Le député Mahmoud al-Hassan, juge chiite et membre de la coalition de l’Etat de droit (sic – il s’agit donc de la charia !) qui forme le bloc le plus important au parlement, affirme que « cette loi est nécessaire pour préserver l’identité de l’Irak en tant que pays musulman ». Où, pourtant, la population chrétienne aujourd’hui réduite à une minorité de plus en plus fragile est historiquement chez elle depuis bien avant la conquête islamique… Alors que la coalition de l’Etat de droit comporte de plus en plus d’éléments chiites durs, il est en effet difficile de ne pas voir dans la Prohibition instaurée du jour au lendemain une mesure plus que vexatoire à l’égard de la communauté chrétienne : c’est l’ouverture à une nouvelle forme de persécution, encore plus dure que celle subie aujourd’hui.
 

La loi bannit l’alcool, mais vise les chrétiens

 
Même le quotidien La Croix, qui se contente de reproduire la dépêche sibylline en ce qui concerne les conséquences pour les chrétiens d’Irak, ne pense pas à poser la première question qui devrait lui venir à l’esprit en tant que média chrétien et proche de l’épiscopat : quid de la célébration de la messe qui exige de pouvoir disposer de vin ? Certes la consommation n’est pas pénalisée mais encore faut-il pouvoir produire, acheter ou importer cette substance matérielle essentielle au Saint sacrifice.
 
Les élus chrétiens au parlement irakien, puisqu’il y en a, qualifient la loi d’injuste et d’anticonstitutionnelle, affirmant qu’elle a été introduite subrepticement dans un projet de loi sans que les députés en aient été avertis. Au départ, le projet originel se contentait de faire peser de nouvelles taxes sur les magasins et les restaurants vendant de l’alcool.
 
S’ouvre désormais une bataille autour de la constitution. Selon le député chrétien Joseph Slaiwa, la mesure lui est contraire « parce qu’elle reconnaît les droits des minorités non musulmanes et des groupes ethniques qui vivent aux côtés des musulmans en Irak ». « A ces législateurs musulman je dis : occupez-vous de votre religion et laissez-nous la nôtre », a-t-il déclaré.
 

Le parlement irakien dominé par l’islam et donc la charia

 
Un autre élu chrétien, Yonadam Kanna, a annoncé qu’il porterait l’affaire devant la cour fédérale, précisant : « C’est une violation des libertés de tous, et non d’un certain groupe. »
 
Côté islamique, on a beau jeu de souligner que la constitution interdit toute mesure contraire aux préceptes de l’Islam.
 
Ce n’est pas la première fois qu’une mesure contre l’alcool est prise en Irak.
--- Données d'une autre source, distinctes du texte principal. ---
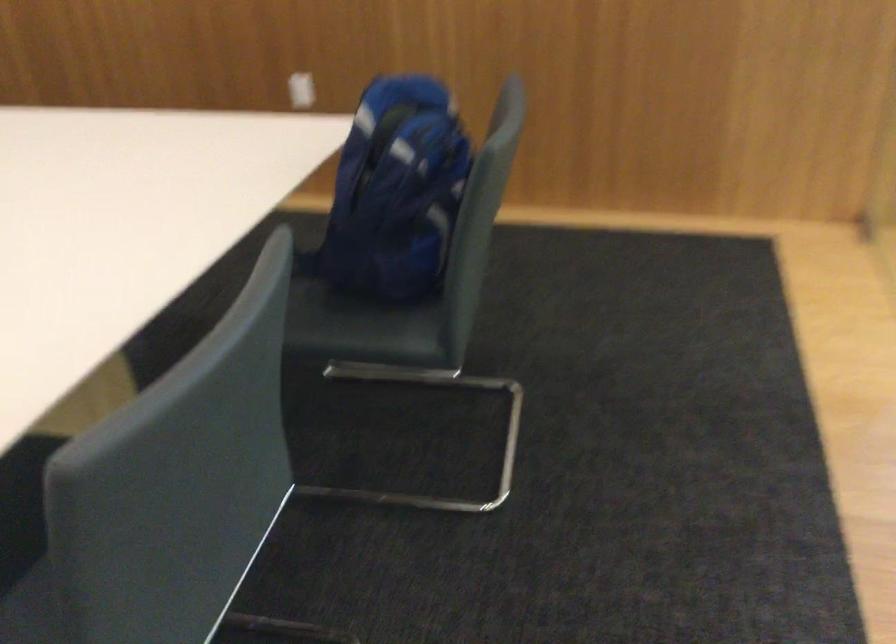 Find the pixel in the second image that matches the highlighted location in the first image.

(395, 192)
Les ventes avaient été interdites en 2006 dans la foulée de la chute de Saddam Hussein. Mais les magasins d’alcool avaient pu ouvrir leurs portes trois ans plus tard.
 
Aujourd’hui, 16 pays dans le monde sont sous le régime d’une restriction de l’alcool, mais seule une poignée impose activement une interdiction totale, parmi lesquels l’Arabie Saoudite, la Libye et le Koweït.